Leitsatz

Dem EuGH werden folgende Fragen zur Auslegung der Richtlinie 77/388/EWG vorgelegt:

1. Verwendet eine Factoring-Gesellschaft die von ihr bezogenen Gegenstände und Dienstleistungen auch insoweit für Zwecke ihrer Umsätze, als sie Forderungen aufkauft und das Ausfallrisiko für diese Forderungen übernimmt?

2. Handelt es sich dabei um besteuerte Umsätze oder – jedenfalls auch – um Umsätze i.S. des Art. 13 Teil B Buchst. d der Richtlinie 77/388/EWG, die insoweit besteuert werden können, als die Mitgliedstaaten den Steuerpflichtigen das Recht eingeräumt haben, für eine Besteuerung zu optieren?

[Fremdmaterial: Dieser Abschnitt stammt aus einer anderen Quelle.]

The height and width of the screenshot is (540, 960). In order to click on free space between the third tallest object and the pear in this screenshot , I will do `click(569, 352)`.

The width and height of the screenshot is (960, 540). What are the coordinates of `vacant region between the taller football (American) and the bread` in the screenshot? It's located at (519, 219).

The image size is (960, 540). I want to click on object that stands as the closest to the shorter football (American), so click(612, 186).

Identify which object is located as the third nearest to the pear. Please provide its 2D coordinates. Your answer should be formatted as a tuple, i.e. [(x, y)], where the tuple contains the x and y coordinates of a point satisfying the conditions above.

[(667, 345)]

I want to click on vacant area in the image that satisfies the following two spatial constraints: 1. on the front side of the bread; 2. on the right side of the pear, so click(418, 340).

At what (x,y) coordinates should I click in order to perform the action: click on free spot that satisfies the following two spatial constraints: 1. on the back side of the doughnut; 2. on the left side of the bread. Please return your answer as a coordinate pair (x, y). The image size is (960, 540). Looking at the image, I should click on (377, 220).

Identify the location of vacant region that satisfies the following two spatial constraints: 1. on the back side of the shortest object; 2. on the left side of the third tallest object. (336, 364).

Welche der in Art. 13 Teil B Buchst. d der Richtlinie 77/388/EWG aufgezählten Umsätze liegen in diesem Fall vor?

 

Normenkette

UStG 1991 § 4 Nr. 8 , UStG 1991 § 15 Abs. 1 Nr. 1 , Richtlinie 77/388/EWG Art. 13 Teil B Buchst. d, Art. 17 Abs. 2

 

Sachverhalt

Die Klägerin als Nachfolgerin einer Factoring-KG begehrt einen Vorsteuerabzug im Rahmen eines echten Factorings. Die Factoring-KG hatte für den Importeur ausländischer Fahrzeuge, der die Fahrzeuge über ein eigenes Händlernetz in Deutschland vertrieb, das Factoring- und Finanzierungsgeschäft übernommen.

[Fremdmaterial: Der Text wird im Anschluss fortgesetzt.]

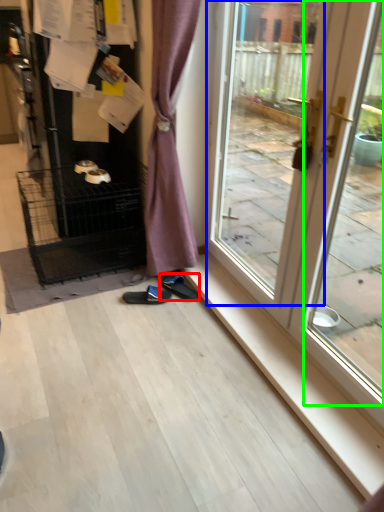 Question: Which object is the farthest from footwear (highlighted by a red box)? Choose among these: window (highlighted by a blue box) or screen door (highlighted by a green box).

Choices:
 (A) window
 (B) screen door

Answer: (B)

Unstreitig kaufte die Factoring-KG von dem Importeur Forderungen auf und übernahm das Ausfallrisiko zum Teil mit und zum Teil ohne Rückgriffsrecht gegen den Importeur. Soweit das Ausfallrisiko bei der Factoring-KG verblieb, nahm das FA einen Fall des echten Factorings an und lehnte insoweit eine unternehmerische Tätigkeit der KG ab. Konsequenterweise versagte es ihr den Vorsteuerabzug.

 

Entscheidung

Der BFH hat den vorliegenden Fall dem EuGH zur Vorabentscheidung vorgelegt, da seiner Auffassung nach gemeinschaftsrechtlich unklar sei, ob in den Fällen des sog. echten Factorings der Factor unternehmerisch tätig wird oder aber nur Empfänger einer Leistung ist. Für den Fall der unternehmerischen Tätigkeit sei dann weiterhin zweifelhaft, ob die Tätigkeit des Factors steuerpflichtig oder steuerfrei, ggf. mit Optionsmöglichkeit, sei. Die Vorlage an den EuGH ergebe sich nach Auffassung des BFH deswegen, um im gemeinsamen Markt eine einheitliche umsatzsteuerliche Behandlung des Factorings sicherzustellen, zumal dieses auch grenzüberschreitend betrieben werde.

 

Hinweis

Nach der zurzeit herrschenden Auffassung (vgl. auch Abschnitt 18 Abs. 4 UStR 2000) wird im deutschen Umsatzsteuerrecht zwischen dem sog. echten und unechten Factoring unterschieden. Die Differenzierung ergibt sich aus der Übernahme des Ausfallrisikos.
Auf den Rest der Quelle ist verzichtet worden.